**Supplied data:**
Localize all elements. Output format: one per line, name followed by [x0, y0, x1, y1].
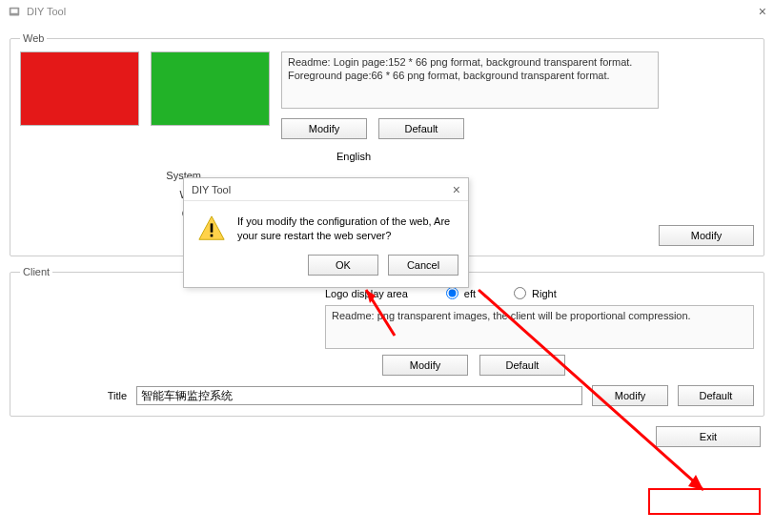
warning-icon [197, 215, 226, 243]
exit-button[interactable]: Exit [656, 426, 761, 447]
window-title: DIY Tool [27, 6, 66, 17]
web-modify2-button[interactable]: Modify [659, 225, 754, 246]
dialog-cancel-button[interactable]: Cancel [388, 255, 458, 276]
web-default-button[interactable]: Default [378, 118, 464, 139]
client-readme-box: Readme: png transparent images, the clie… [325, 305, 754, 349]
web-modify-button[interactable]: Modify [281, 118, 367, 139]
dialog-message: If you modify the configuration of the w… [237, 215, 455, 243]
web-readme-line1: Readme: Login page:152 * 66 png format, … [288, 56, 652, 70]
title-default-button[interactable]: Default [678, 385, 754, 406]
dialog-title: DIY Tool [192, 184, 231, 195]
radio-left-label: eft [464, 288, 476, 299]
client-readme-text: Readme: png transparent images, the clie… [332, 310, 691, 321]
radio-right-input[interactable] [514, 287, 526, 299]
annotation-exit-highlight [648, 488, 761, 515]
dialog-ok-button[interactable]: OK [308, 255, 378, 276]
client-legend: Client [20, 266, 52, 277]
client-modify-button[interactable]: Modify [382, 355, 468, 376]
client-group: Client Logo display area eft Right Readm… [10, 266, 764, 417]
radio-left-input[interactable] [446, 287, 458, 299]
login-page-swatch[interactable] [20, 51, 139, 126]
svg-rect-1 [11, 9, 18, 12]
title-input[interactable] [136, 386, 582, 405]
client-default-button[interactable]: Default [479, 355, 565, 376]
radio-right-label: Right [532, 288, 557, 299]
radio-right[interactable]: Right [514, 287, 557, 299]
web-readme-line2: Foreground page:66 * 66 png format, back… [288, 70, 652, 83]
web-legend: Web [20, 32, 47, 44]
svg-rect-4 [211, 235, 214, 237]
foreground-page-swatch[interactable] [151, 51, 270, 126]
language-header: English [211, 151, 497, 162]
confirm-dialog: DIY Tool × If you modify the configurati… [183, 177, 469, 288]
web-label: Web [20, 189, 211, 200]
cop-label: Cop [20, 208, 211, 219]
app-icon [8, 5, 21, 18]
window-titlebar: DIY Tool × [0, 0, 774, 23]
web-readme: Readme: Login page:152 * 66 png format, … [281, 51, 659, 109]
window-close-button[interactable]: × [759, 4, 766, 19]
radio-left[interactable]: eft [446, 287, 476, 299]
logo-display-label: Logo display area [325, 288, 408, 299]
svg-rect-3 [211, 223, 214, 232]
title-modify-button[interactable]: Modify [592, 385, 668, 406]
system-label: System [20, 170, 211, 181]
title-label: Title [20, 390, 127, 401]
dialog-close-button[interactable]: × [453, 182, 460, 197]
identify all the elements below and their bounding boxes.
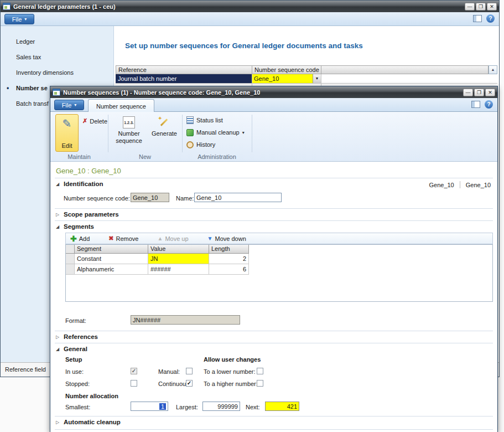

**Work instructions:**
Lines containing the string "input" are the ones to copy from the entries above.

**Reply:**
radio-right-input[interactable] [514, 287, 526, 299]
radio-left-input[interactable] [446, 287, 458, 299]
title-input[interactable] [136, 386, 582, 405]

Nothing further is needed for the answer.